Clark watched as his banner rose to the roof of the Kelvington rec complex, signed autographs for a long line of fans, and even watched as Kelvington renamed a street after him.
Tracey Sauer is the Mayor of Kelvington, and says there is a story behind renaming South Railway Avenue as Wendel Clark Way.
“Wendel always did things his own way, so that’s why we said ‘Wendel Clark Way,’ because it’s his way,” Sauer says. “Because that street runs by the elevator, where his family and his Dad spent a lot of time, and by the rink, which again they spent a lot of time, it was just the most fitting place and thing to do.”
Sauer says it was important to celebrate Wendel Clark’s achievements.
“Lots of people say ‘one in a million,’ and this is a one in a million chance.
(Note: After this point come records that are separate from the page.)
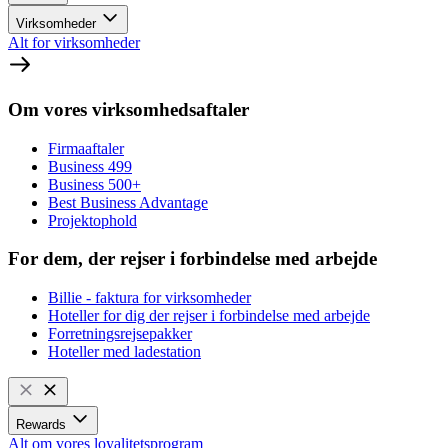
Virksomheder
Alt for virksomheder
Om vores virksomhedsaftaler
Firmaaftaler
Business 499
Business 500+
Best Business Advantage
Projektophold
For dem, der rejser i forbindelse med arbejde
Billie - faktura for virksomheder
Hoteller for dig der rejser i forbindelse med arbejde
Forretningsrejsepakker
Hoteller med ladestation
Rewards
Alt om vores loyalitetsprogram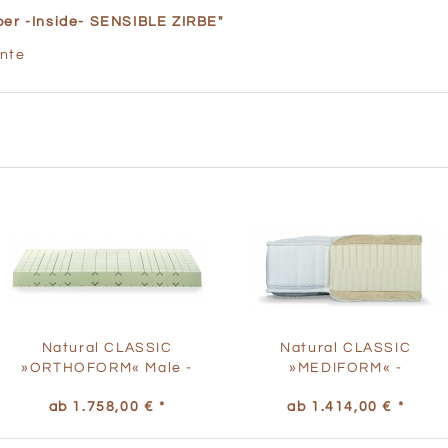
per -Inside- SENSIBLE ZIRBE"
ente
Natural CLASSIC
Natural CLASSIC
»ORTHOFORM« Male -
»MEDIFORM« -
Wechselbezug
Wechselbezug
ab 1.758,00 € *
ab 1.414,00 € *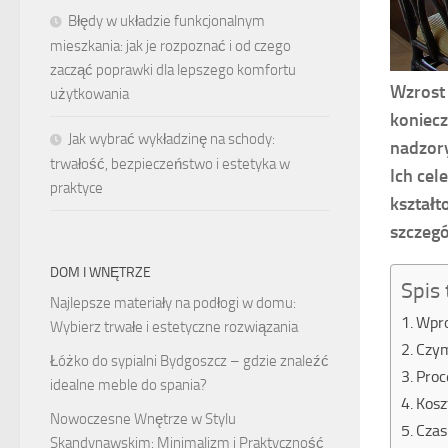
Błędy w układzie funkcjonalnym
mieszkania: jak je rozpoznać i od czego
zacząć poprawki dla lepszego komfortu
Wzrost 
użytkowania
koniecz
Jak wybrać wykładzinę na schody:
nadzor
trwałość, bezpieczeństwo i estetyka w
Ich cel
praktyce
kształt
szczegó
DOM I WNĘTRZE
Spis 
Najlepsze materiały na podłogi w domu:
Wpro
Wybierz trwałe i estetyczne rozwiązania
Czym
Łóżko do sypialni Bydgoszcz – gdzie znaleźć
Proc
idealne meble do spania?
Kosz
Nowoczesne Wnętrze w Stylu
Czas
Skandynawskim: Minimalizm i Praktyczność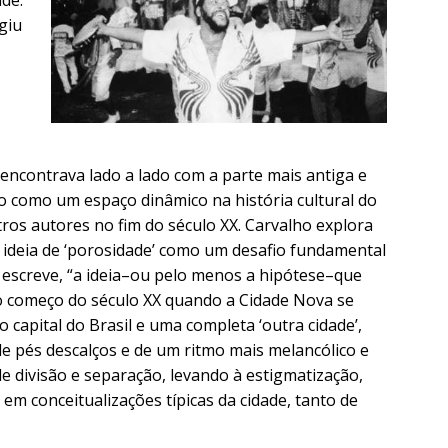
de.
giu
 encontrava lado a lado com a parte mais antiga e
ão como um espaço dinâmico na história cultural do
ros autores no fim do século XX. Carvalho explora
 ideia de ‘porosidade’ como um desafio fundamental
Ele escreve, “a ideia–ou pelo menos a hipótese–que
 no começo do século XX quando a Cidade Nova se
 capital do Brasil e uma completa ‘outra cidade’,
 pés descalços e de um ritmo mais melancólico e
de divisão e separação, levando à estigmatização,
em conceitualizações típicas da cidade, tanto de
Our odds of having somebody from our community that has done so well, as Wendel has, and who has remained humble, and remembered home and small town life, and represented his community.”
As part of the Leafs 100th season celebration, the team has been bringing Leafs legends banners to the hometowns of every player honoured by the club.
Clark, along with Prince Albert’s Johnny Bower, are the lone Saskatchewan hockey players to receive such honours from the Leafs organization.